> [Source data]
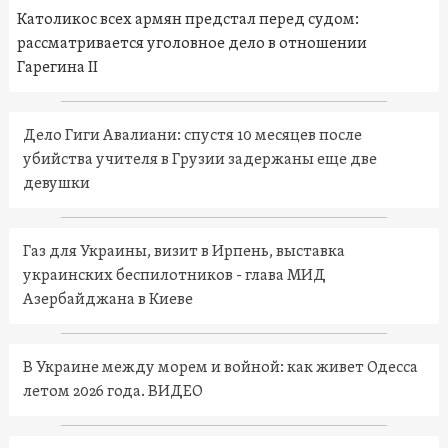
Католикос всех армян предстал перед судом:
рассматривается уголовное дело в отношении
Гарегина II
Дело Гиги Авалиани: спустя 10 месяцев после
убийства учителя в Грузии задержаны еще две
девушки
Газ для Украины, визит в Ирпень, выставка
украинских беспилотников - глава МИД
Азербайджана в Киеве
В Украине между морем и войной: как живет Одесса
летом 2026 года. ВИДЕО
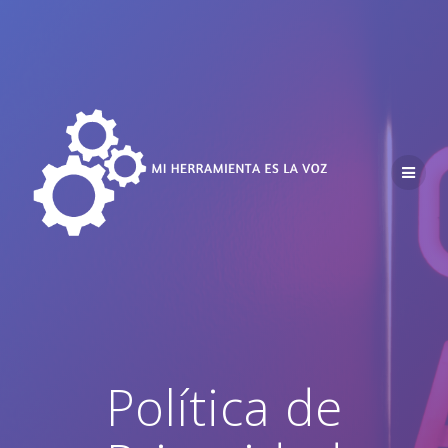
Saltar
al
contenido
Política de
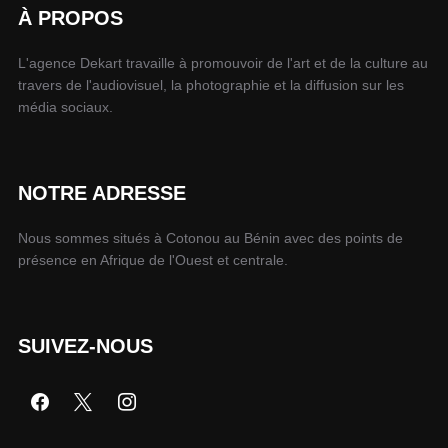
À PROPOS
L'agence Dekart travaille à promouvoir de l'art et de la culture au
travers de l'audiovisuel, la photographie et la diffusion sur les
média sociaux.
NOTRE ADRESSE
Nous sommes situés à Cotonou au Bénin avec des points de
présence en Afrique de l'Ouest et centrale.
SUIVEZ-NOUS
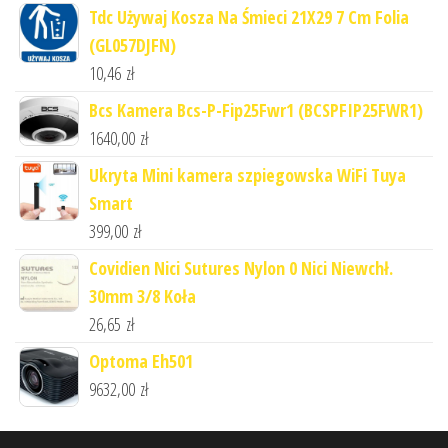
Tdc Używaj Kosza Na Śmieci 21X29 7 Cm Folia
(GL057DJFN)
10,46
zł
Bcs Kamera Bcs-P-Fip25Fwr1 (BCSPFIP25FWR1)
1640,00
zł
Ukryta Mini kamera szpiegowska WiFi Tuya
Smart
399,00
zł
Covidien Nici Sutures Nylon 0 Nici Niewchł.
30mm 3/8 Koła
26,65
zł
Optoma Eh501
9632,00
zł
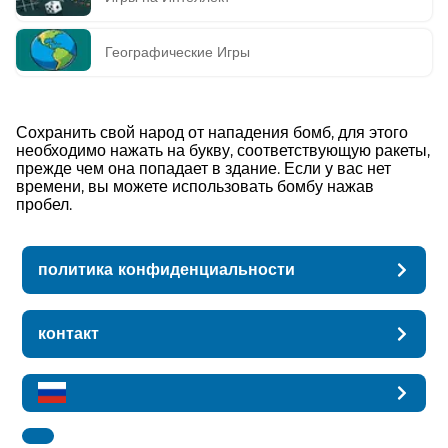
Географические Игры
Сохранить свой народ от нападения бомб, для этого
необходимо нажать на букву, соответствующую ракеты,
прежде чем она попадает в здание. Если у вас нет
времени, вы можете использовать бомбу нажав
пробел.
политика конфиденциальности
контакт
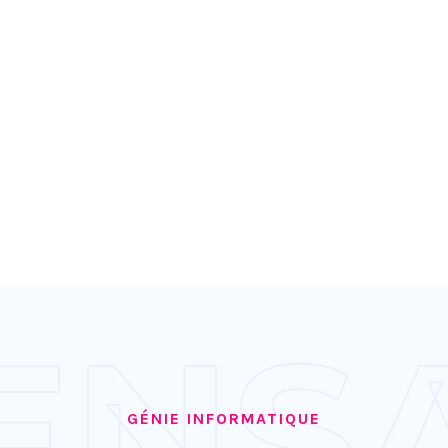
ENS
GÉNIE INFORMATIQUE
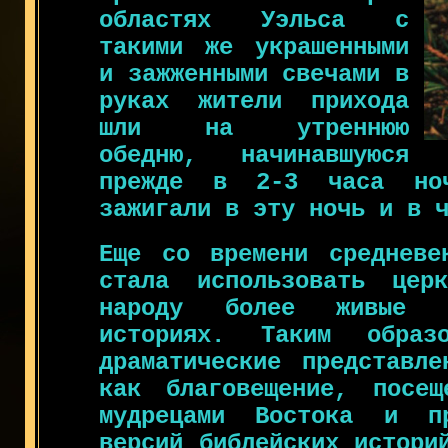
областях Уэльса с
такими же украшенными
и зажженными свечами в
руках жители прихода
шли на утреннюю
обедню, начинавшуюся
прежде в 2-3 часа ноч
зажигали в эту ночь и в 
Еще со времени средневе
стала использовать цер
народу более живые в
историях. Таким образ
драматические представле
как благовещение, посещ
мудрецами Востока и пр
версий библейских истори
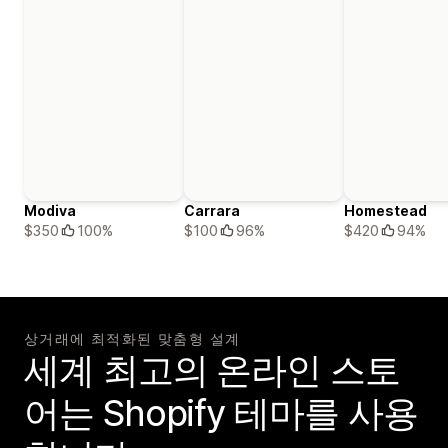
Modiva
Carrara
Homestead
$350
100%
$100
96%
$420
94%
상거래에 최적화된 맞춤형 설계
세계 최고의 온라인 스토
어는 Shopify 테마를 사용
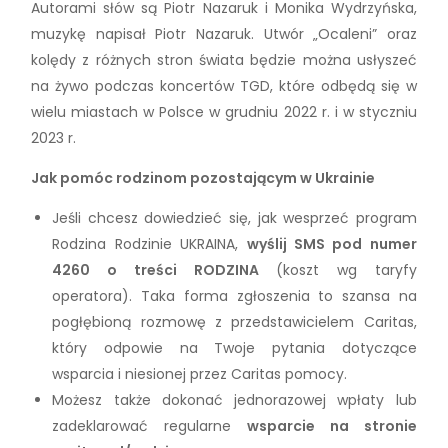
Autorami słów są Piotr Nazaruk i Monika Wydrzyńska,
muzykę napisał Piotr Nazaruk. Utwór „Ocaleni” oraz
kolędy z różnych stron świata będzie można usłyszeć
na żywo podczas koncertów TGD, które odbędą się w
wielu miastach w Polsce w grudniu 2022 r. i w styczniu
2023 r.
Jak pomóc rodzinom pozostającym w Ukrainie
Jeśli chcesz dowiedzieć się, jak wesprzeć program
Rodzina Rodzinie UKRAINA,
wyślij SMS pod numer
4260 o treści RODZINA
(koszt wg taryfy
operatora). Taka forma zgłoszenia to szansa na
pogłębioną rozmowę z przedstawicielem Caritas,
który odpowie na Twoje pytania dotyczące
wsparcia i niesionej przez Caritas pomocy.
Możesz także dokonać jednorazowej wpłaty lub
zadeklarować regularne
wsparcie na stronie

> [Problem description] Give the number of lines above in which the word "Nazaruk" occurs, with nothing else.

> [Finished exercise] 2